In fact, I always felt one good reason to carry a gun would be to shoot out a window or windshield in such a situation.
Beleive it or not, some guns will work underwater (don't assume yours will, as its dangerous because of pressure in the barrell acting like an obstruction and water can cushion the blow of the firing pin.....).
I know 1911s will fire under water and I know that Glocks can be modified to fire underwater, but presumably they have to be modified first......

In the event your ride is under the drink, I would rather have a gun that could fire underwater and free me from a steel and glass death trap than a gun that can be driven over by an SUV and dropped off a biulding.
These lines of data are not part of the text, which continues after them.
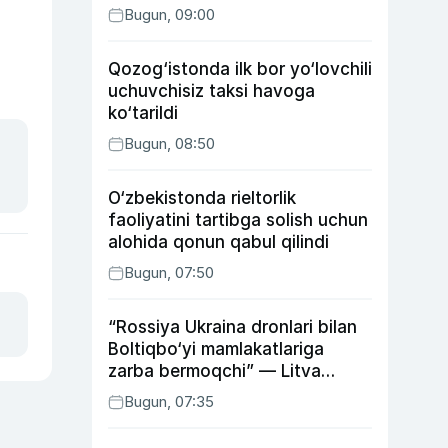
Bugun, 09:00
Qozog‘istonda ilk bor yo‘lovchili
uchuvchisiz taksi havoga
ko‘tarildi
Bugun, 08:50
O‘zbekistonda rieltorlik
faoliyatini tartibga solish uchun
alohida qonun qabul qilindi
Bugun, 07:50
“Rossiya Ukraina dronlari bilan
Boltiqbo‘yi mamlakatlariga
zarba bermoqchi” — Litva
mudofaa vaziri
Bugun, 07:35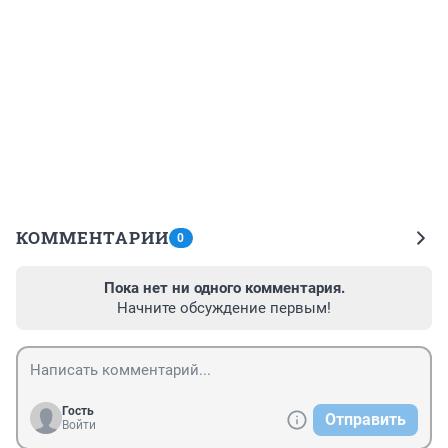
КОММЕНТАРИИ
0
Пока нет ни одного комментария.
Начните обсуждение первым!
Гость
Отправить
Войти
Why the Chairborn Ranger/Mall Ninja crowd never seem concerned about such a possibility, considering how easily impressed they are by other events highly unlkely to happen (like getting into a gunfight after falling off a five story building and bein run over by a hummer) never ceases to amaze me.
But post anything about "torture tests" and the Tactical crowd will be all over it in three minutes bragging about their Uberguns.
Where I live, being attacked by a bear or drowning in a flooded vehicle are bigger threats to my existance than gangbangers or terrorists. Which means a big bore revolver is often the better "tactical" tool in the real world I live in.
You couldn't sell one of these guys a wheelgun if you put a light rail on it.
 
Ah, common Jack. The true mall ninja will have a special tool on his belt to break glass. It's a carbide, spring loaded thingamajig that, when released, will shatter the glass so the water pressure will cave it in. Don't remember what the little boogers are called but they are quite the conversation piece.
 
Hey! I got a thingy sorta like that for XMas one year -- my wife got one, too. A carbide tipped hammer, it has a safety shrouded razor for cutting the seatbelts, too. I keep mine in my truck, the wife has hers in her car. It made sense when we were living in the N.O. area where it floods all the time -- and in the Houston area where I grew up, too.